Palace, folded into a needless defensive shape, were schooled to contain and hit on the break through Eberechi Eze and Andros Townsend. The absence of Wilf Zaha limited the scope of Palace to discomfit United. His replacement, Christian Benteke, feeds on crosses Palace could not supply.

For all their notional supremacy, United’s eruption of promise proved all too brief, replaced by the now familiar, one-paced malaise. Unable to pierce the Palace defensive shield, they bumped into each other on the edge of the box, passed backwards and started again. The Bruno Fernandes magic is increasingly assumed. Rashford is that beautifully engineered, high-end motor hampered by a mysterious misfire.

Ole Gunnar Solskjaer must know by heart his half-time team-talks. They start something like this, “For f**k’s sake, lads, pull you fingers out.”
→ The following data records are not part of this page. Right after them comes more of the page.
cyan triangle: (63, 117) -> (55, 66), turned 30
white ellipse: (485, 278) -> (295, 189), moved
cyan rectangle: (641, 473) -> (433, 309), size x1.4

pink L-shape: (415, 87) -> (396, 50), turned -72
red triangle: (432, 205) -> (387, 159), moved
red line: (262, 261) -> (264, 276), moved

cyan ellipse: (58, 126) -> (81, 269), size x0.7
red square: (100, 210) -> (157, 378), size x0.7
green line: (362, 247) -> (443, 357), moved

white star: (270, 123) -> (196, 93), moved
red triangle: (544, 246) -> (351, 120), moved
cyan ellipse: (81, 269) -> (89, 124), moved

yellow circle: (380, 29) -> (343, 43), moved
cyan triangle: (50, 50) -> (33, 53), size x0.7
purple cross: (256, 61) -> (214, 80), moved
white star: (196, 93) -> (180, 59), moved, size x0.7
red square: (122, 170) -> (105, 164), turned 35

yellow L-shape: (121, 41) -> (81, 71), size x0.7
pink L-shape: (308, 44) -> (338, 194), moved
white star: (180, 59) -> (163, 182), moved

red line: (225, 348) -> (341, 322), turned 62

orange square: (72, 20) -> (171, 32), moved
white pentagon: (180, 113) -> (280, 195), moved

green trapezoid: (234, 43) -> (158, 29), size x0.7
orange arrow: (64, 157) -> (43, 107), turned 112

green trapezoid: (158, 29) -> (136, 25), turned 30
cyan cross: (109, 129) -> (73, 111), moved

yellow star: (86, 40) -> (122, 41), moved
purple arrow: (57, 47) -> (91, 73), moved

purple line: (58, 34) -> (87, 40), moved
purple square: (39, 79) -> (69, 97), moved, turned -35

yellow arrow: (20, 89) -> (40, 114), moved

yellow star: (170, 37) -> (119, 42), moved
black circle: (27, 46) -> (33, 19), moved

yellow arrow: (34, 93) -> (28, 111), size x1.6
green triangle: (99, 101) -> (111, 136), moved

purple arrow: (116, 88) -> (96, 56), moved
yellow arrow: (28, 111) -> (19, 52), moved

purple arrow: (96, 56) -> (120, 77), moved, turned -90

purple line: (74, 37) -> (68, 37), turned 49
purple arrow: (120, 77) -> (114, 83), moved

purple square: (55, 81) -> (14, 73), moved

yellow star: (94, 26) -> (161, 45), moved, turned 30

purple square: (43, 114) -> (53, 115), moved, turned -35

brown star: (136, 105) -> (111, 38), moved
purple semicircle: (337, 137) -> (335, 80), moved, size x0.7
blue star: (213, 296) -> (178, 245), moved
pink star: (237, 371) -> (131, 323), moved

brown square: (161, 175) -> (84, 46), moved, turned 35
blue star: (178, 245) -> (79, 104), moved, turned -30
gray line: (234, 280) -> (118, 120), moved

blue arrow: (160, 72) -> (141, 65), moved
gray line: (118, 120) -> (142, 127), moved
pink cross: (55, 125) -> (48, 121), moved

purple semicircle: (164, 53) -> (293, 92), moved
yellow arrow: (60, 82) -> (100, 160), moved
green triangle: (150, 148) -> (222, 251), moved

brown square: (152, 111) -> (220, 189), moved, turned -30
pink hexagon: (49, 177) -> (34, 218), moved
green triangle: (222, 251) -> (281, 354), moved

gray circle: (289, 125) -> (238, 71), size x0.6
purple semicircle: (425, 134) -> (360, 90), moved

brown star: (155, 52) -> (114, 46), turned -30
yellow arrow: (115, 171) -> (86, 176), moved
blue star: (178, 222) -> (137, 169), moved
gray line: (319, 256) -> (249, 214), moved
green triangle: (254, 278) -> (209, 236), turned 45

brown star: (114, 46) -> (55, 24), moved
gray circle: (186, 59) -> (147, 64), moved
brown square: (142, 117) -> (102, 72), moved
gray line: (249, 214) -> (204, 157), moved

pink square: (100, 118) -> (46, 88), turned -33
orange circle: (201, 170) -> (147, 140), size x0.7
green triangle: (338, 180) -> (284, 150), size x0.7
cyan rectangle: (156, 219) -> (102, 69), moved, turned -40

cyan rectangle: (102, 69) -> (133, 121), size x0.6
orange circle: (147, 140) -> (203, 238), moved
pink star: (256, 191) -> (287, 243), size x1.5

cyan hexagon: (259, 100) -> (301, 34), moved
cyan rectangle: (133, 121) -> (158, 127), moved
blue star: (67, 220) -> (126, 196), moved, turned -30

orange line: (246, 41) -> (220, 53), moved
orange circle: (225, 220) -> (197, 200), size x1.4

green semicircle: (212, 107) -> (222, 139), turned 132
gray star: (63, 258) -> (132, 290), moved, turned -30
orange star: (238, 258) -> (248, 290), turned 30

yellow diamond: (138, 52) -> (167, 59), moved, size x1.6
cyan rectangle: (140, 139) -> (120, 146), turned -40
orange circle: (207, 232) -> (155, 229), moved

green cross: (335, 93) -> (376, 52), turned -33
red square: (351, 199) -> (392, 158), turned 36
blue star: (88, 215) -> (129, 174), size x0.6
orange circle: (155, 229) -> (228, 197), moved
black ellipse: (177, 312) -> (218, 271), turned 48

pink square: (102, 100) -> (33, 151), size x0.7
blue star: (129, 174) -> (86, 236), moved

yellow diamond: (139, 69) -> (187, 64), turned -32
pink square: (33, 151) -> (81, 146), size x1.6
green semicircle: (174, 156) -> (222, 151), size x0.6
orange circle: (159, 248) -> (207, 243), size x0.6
Or maybe he sat his team down and made them watch the Sky broadcast to see what the pundits thought of it. “Very goalless,” said Kelly Cates. Magnificent.

And so to the second period. Again Palace were quicker to the ball and to threaten. A woeful miskick from Benteke spared United’s embarrassment. United hacked the ball into the mist and on the game chugged.

Solskjaer yanked Fred and the anonymous Edinson Cavani for Scott McTominay and Dan James in quick succession with 15 minutes to go in a late push for respectability.

Having won here unconvincingly on their previous four visits, there was a United precedent for turning muck into brass. Leicester’s draw at Burnley earlier in the evening should have given United a free pass to let the choke out, as opposed to choke over the opportunity to put three points on their rivals.

Watching this porridge of a performance, Pep Guardiola must be considering giving his heavy hitters a rest in Sunday’s Manchester derby. You dread to think what horrors full bore City might visit on this ensemble. Don’t be fooled by the Agincourt speech inevitably being polished by Solskjaer ahead of the game. His team are back in the fug of earlier malfunctions, his so-called big players diminished in the face of even the most modest challenges.

No urgency, no pace, no clue. Lost not in the mists of Selhurst Park but in a lack of purpose and ideas.